Letting myself in shortly after midnight, I was just seconds from a clean getaway when that pesky hall table crashed into me and sent two photo frames tumbling to the floor. A floorboard creaked ominously above my head, then the landing light snapped on.
“I gather…” Cue a dramatic pause to accentuate the opprobrium. “That you’ve been drinking?” She was out of my admittedly blurred vision, but I just knew that her right eyebrow would be raised in disapproval.
Right now, I’ll bet you’re musing whimsically about all the times your mother caught you sneaking in late at night as you tried your damnedest not to sound drunk. But this wasn’t my mother I had stirred from her slumber. It was my daughter.
Ellie, now 23, has always been the more measured, capable, sensible one in our relationship; ploughing a steady furrow through the often chaotic landscape of, at first, my early years as a single mother then, later, the challenges of becoming part of a ‘blended’ family, as the Americans refer to those of us who marry someone with children from another relationship. Her step-sister, Lauren, who’s six years older yet freely admits to being a lot less responsible, likened Ellie to Ab Fab’s Saffy when they first met back in 1998, and the moniker has stuck.
As a regular on ITV’s Loose Women every week, I frequently swap stories with my fellow panellists about troubling issues in our lives. But when it comes to any problems regarding Ellie, I have had nothing to impart.
The terrible twos didn’t materialise, the truculent tweens were conspicuous by their absence and, perhaps most incredibly of all, there wasn’t even a hint of trouble throughout the supposedly dreaded teenage years either.
At Ellie’s 21st birthday party, I drank far more than she did, a fact I’m not proud of. And me and my equally, ahem, merry friend Marion (who can add enthusiastic smoker to her portfolio of vices) ended up hogging the photo booth whilst Ellie and her considerably more sober, smoke-free friends queued patiently outside.
I have a tattoo, she doesn’t. She has seen me ‘merry’ from too much champagne on several occasions, but I have never seen her drunk; she’s a vegetarian, I love red meat; she plays in a netball league and attends yoga classes whilst, apart from taking part in the occasional charity bike ride, I hide from exercise and jokingly refer to myself as being in the Fitness Protection Programme.
In short, she’s a demographic oddity who has never given me a moment’s angst; but I’m not sure she would say the same about me.
When Ab Fab first hit our screens in 1992 (coincidentally, the year Ellie was born) it was a comedy based on the then far-fetched concept of an irresponsible, partying mother being policed daily by her clean-living, disapproving daughter. But on reflection, perhaps life has now imitated art.

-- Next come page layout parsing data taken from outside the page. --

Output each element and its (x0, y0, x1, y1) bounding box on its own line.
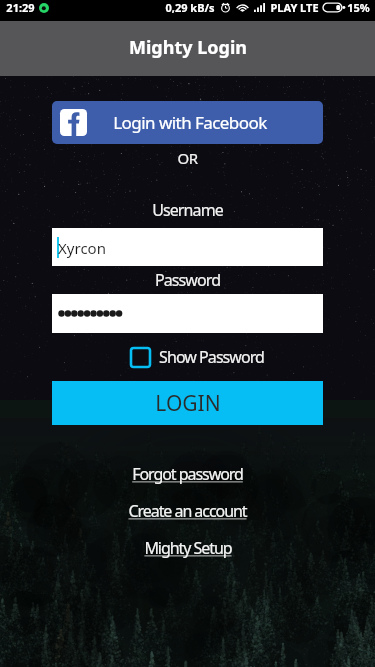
staticText: Login with Facebook (113, 111, 267, 134)
staticText: OR (0, 148, 375, 166)
button[interactable]: Create an account (122, 499, 253, 523)
button[interactable]: LOGIN (52, 381, 323, 425)
staticText: Username (0, 199, 375, 219)
button[interactable]: Mighty Setup (138, 536, 238, 560)
staticText: PLAY LTE (270, 0, 319, 15)
button[interactable]: Login with Facebook (52, 101, 323, 144)
button[interactable]: Xyrcon (52, 228, 323, 266)
staticText: Xyrcon (58, 238, 106, 258)
staticText: Mighty Setup (144, 537, 232, 559)
staticText: 0,29 kB/s (165, 0, 215, 15)
staticText: 21:29 (6, 0, 35, 15)
button[interactable] (52, 294, 323, 333)
staticText: Forgot password (132, 463, 243, 485)
button[interactable]: Show Password (129, 344, 266, 370)
staticText: Mighty Login (129, 35, 247, 60)
button[interactable]: Forgot password (126, 462, 249, 486)
staticText: Password (0, 269, 375, 289)
staticText: LOGIN (155, 389, 221, 418)
staticText: Show Password (159, 346, 264, 368)
staticText: 15% (347, 0, 370, 15)
staticText: Create an account (128, 500, 247, 522)
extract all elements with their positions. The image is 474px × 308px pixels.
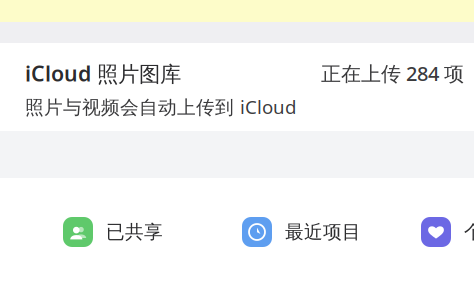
button[interactable]: Favourites bbox=[421, 204, 474, 260]
button[interactable]: Shared albums bbox=[63, 204, 242, 260]
staticText: 个人收藏 bbox=[464, 220, 474, 243]
button[interactable]: Recents bbox=[242, 204, 421, 260]
staticText: 照片与视频会自动上传到 iCloud bbox=[25, 94, 296, 119]
staticText: 正在上传 284 项 bbox=[321, 60, 464, 86]
staticText: iCloud 照片图库 bbox=[25, 59, 181, 87]
staticText: 已共享 bbox=[106, 220, 163, 243]
button[interactable]: iCloud 照片图库 bbox=[0, 43, 474, 131]
staticText: 最近项目 bbox=[285, 220, 361, 243]
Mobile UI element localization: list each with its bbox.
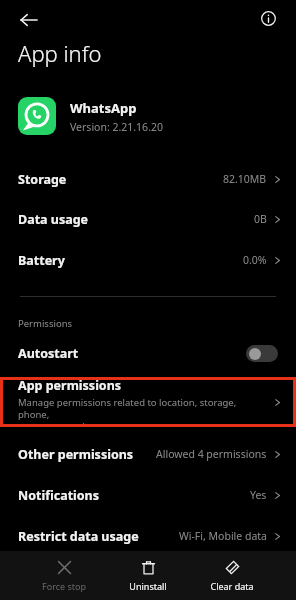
staticText: Autostart [18,345,246,362]
button[interactable]: Autostart [0,339,296,367]
button[interactable]: Uninstall [116,556,180,596]
staticText: Notifications [18,487,100,504]
button[interactable]: Other permissions [0,436,296,472]
staticText: 82.10MB [223,172,267,186]
staticText: Yes [250,488,267,502]
button[interactable]: Data usage [0,201,296,237]
button[interactable]: App permissions [0,377,296,427]
staticText: Permissions [18,317,73,330]
staticText: Clear data [210,580,254,592]
staticText: Other permissions [18,446,134,463]
staticText: Wi-Fi, Mobile data [179,529,267,543]
staticText: Storage [18,171,67,188]
button[interactable]: About [254,4,282,32]
staticText: 0.0% [243,253,267,267]
button[interactable]: Clear data [200,556,264,596]
staticText: App info [18,38,102,68]
button[interactable]: Force stop [32,556,96,596]
staticText: Restrict data usage [18,528,139,545]
staticText: Manage permissions related to location, … [18,396,266,427]
button[interactable]: Battery [0,242,296,278]
button[interactable]: Back [14,5,44,35]
button[interactable]: Notifications [0,477,296,513]
staticText: Battery [18,252,65,269]
staticText: Uninstall [129,580,167,592]
button[interactable]: Storage [0,161,296,197]
staticText: Version: 2.21.16.20 [70,120,163,134]
staticText: Force stop [42,580,86,592]
staticText: Data usage [18,211,89,228]
staticText: 0B [254,212,267,226]
button[interactable]: Restrict data usage [0,518,296,554]
staticText: WhatsApp [70,99,137,117]
staticText: Allowed 4 permissions [156,447,267,461]
staticText: App permissions [18,377,122,394]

Recent studies show that while the comfortably off baby boomers like me are splashing out more than ever on living the high life, the millennials – those born in the 80s or 90s, up to 2000 – are a far more abstemious bunch. In the early Eighties, three out of five schoolchildren had tried smoking, now it’s just one in five; and today’s 40-somethings spend 40 per cent more on alcohol than the same age group ten years ago, whilst the amount spent on it by the under 30s is falling. Perhaps it’s the mountain of national debt their generation is saddled with that makes them more cautious about spending their hard-earned cash on such fripperies.
Or perhaps it’s simply that the embarrassing excesses of their partying parents acts as a major deterrent. Either way, my “Saffy” is my pride and joy. Let’s hope she doesn’t follow her mother’s example and go off the rails in later life.
‘My family are a lively bunch so it’s hard not to seem a bit “Saffy” around them. It’s true that, generally speaking, I’m pretty sensible; I guess I was just born that way. But I take that as a compliment. Life is a lot easier when you’re organised and have a clear head. Having said that, Mum does have one other vice she’s failed to mention: Exaggeration. She thinks I disapprove when she lets her hair down, but I don’t really – just when I get woken up!’